De acordo com o advogado Victor Rufino, especialista em Direito da Concorrência e legislação antitruste, são decorrências inevitáveis do investimento em programas de acordo. O melhor remédio, para ele, é não escolher apenas uma estratégia para confiar. Para nenhum dos lados envolvidos numa negociação, seja de delação premiada, seja de acordo de leniência, no caso das empresas.

Rufino sabe do que fala. Ex-procurador federal, foi procurador do Conselho Administrativo de Defesa Econômica (Cade) durante 11 anos, e chegou a ser procurador-geral do órgão. Era um dos responsáveis pelo programa de leniência do conselho, o premiado órgão antitruste brasileiro. 

Hoje, é doutorando em Direito Concorrencial na USP e sócio do Mudrovitsch Advogados. Aos investigadores, recomenda: “Não fazer do acordo, que é um meio de investigação, o único e sagrado meio de prova, a pedra angular da condenação”.

E aos advogados, explica que a tendência é que as instituições fiquem cada vez mais fortes e articuladas. A solução é articular a defesa também, e se estruturar em diversas áreas diferentes. Embora as técnicas de investigação nas áreas criminal, de concorrência e improbidade sejam diferentes, “as defesas têm de ter certa harmonia, falar a mesma língua”. “O ataque está articulado, a defesa também tem de estar.”

Leia a entrevista:

ConJur — A questão mais importante quando se discute o programa de leniência é a efetividade.
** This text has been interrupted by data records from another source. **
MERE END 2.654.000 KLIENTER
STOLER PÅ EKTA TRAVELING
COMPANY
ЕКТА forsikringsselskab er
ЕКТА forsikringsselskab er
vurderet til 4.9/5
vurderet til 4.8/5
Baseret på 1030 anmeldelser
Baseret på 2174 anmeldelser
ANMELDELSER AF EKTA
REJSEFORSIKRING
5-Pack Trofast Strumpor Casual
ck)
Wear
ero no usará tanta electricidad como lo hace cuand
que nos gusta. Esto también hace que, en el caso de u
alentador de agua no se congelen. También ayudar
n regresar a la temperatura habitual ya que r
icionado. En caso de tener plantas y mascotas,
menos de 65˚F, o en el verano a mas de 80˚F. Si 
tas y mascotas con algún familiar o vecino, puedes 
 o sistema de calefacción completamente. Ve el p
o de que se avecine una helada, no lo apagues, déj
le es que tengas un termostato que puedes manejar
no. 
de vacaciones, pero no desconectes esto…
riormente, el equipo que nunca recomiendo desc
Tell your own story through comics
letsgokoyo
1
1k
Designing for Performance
A lei não fala na participação do Ministério Público, mas como fazer um acordo sem garantir que o promotor depois não use aquelas informações contra o colaborador?
Victor Rufino —
Não está explícito na lei, mas já existe um projeto para explicitar. Agora, o fato de não estar explícito na lei não quer dizer que não seja juridicamente obrigado. É uma discussão. Mas hoje no Cade todos os acordos são costurados em conjunto com o Ministério Público. E hoje se vê também que o MPF assina alguns acordos de leniência e a contestação vem de outros órgãos, como AGU e CGU, dizendo “não vai ter acordo se a gente não estiver junto”. É um problema para o acordo você não saber qual é a sua esfera de proteção. Lá atrás, o Cade e o MPF perceberam que era melhor estar juntos nos acordos envolvendo cartel para que o colaborador saiba que a proteção prometida será entregue. É importante ele saber antes de tomar a decisão de fazer um acordo.
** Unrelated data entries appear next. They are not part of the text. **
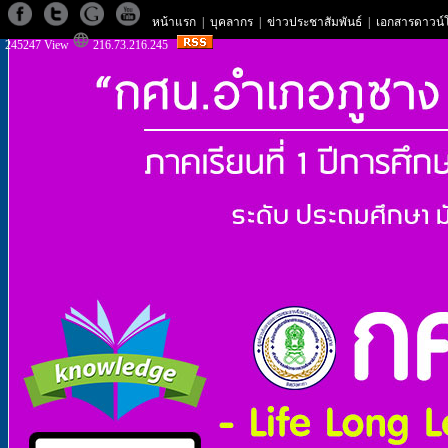
หน้าแรก
|
บุคลากร
|
ข่าวประชาสัมพันธ์
|
เอกสารดาวน์
245247 View
216.73.216.245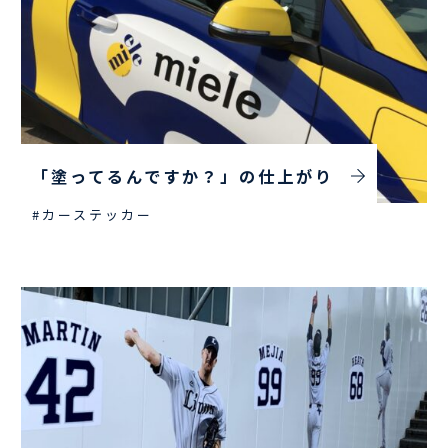
「塗ってるんですか？」の仕上がり
#カーステッカー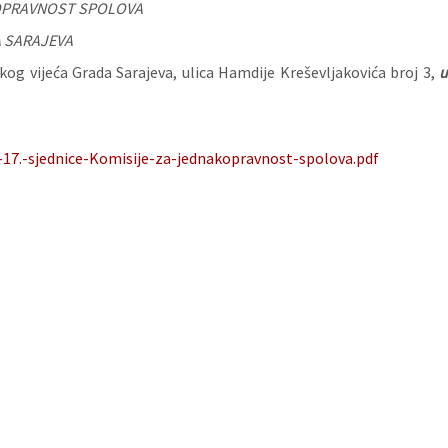
KOPRAVNOST SPOLOVA
 SARAJEVA
og vijeća Grada Sarajeva, ulica Hamdije Kreševljakovića broj 3,
-17.-sjednice-Komisije-za-jednakopravnost-spolova.pdf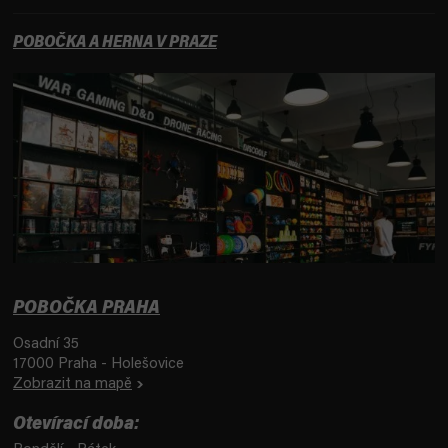
POBOČKA A HERNA V PRAZE
POBOČKA PRAHA
Osadní 35
17000 Praha - Holešovice
Zobrazit na mapě
Otevírací doba:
ConJur — Já há exemplo de acordo de leniência envolvendo todos os atores, que foi o da agência de publicidade. Mas ele demorou três anos para ser assinado. Isso no Cade já está resolvido?
Victor Rufino —
No Cade não precisou apenas da lei, precisou também de tempo. Hoje já vamos para quase cinco anos de “lava jato” e já existe um consenso que a persecução a crimes financeiros e de colarinho branco hoje no Brasil está em outro patamar. São dois fatores. A lei precisa definir claramente os papeis de cada um e quais são os procedimentos e o instituto precisa de tempo para amadurecer. Mas já é seguro dizer que o sistema do combate à corrupção hoje já não é mais o mesmo que era cinco anos atrás. Já temos uma massa crítica considerável de leis, regulamentos, decretos. Nem toda definição precisa vir de lei, mas é melhor que venha, para dar mais estabilidade.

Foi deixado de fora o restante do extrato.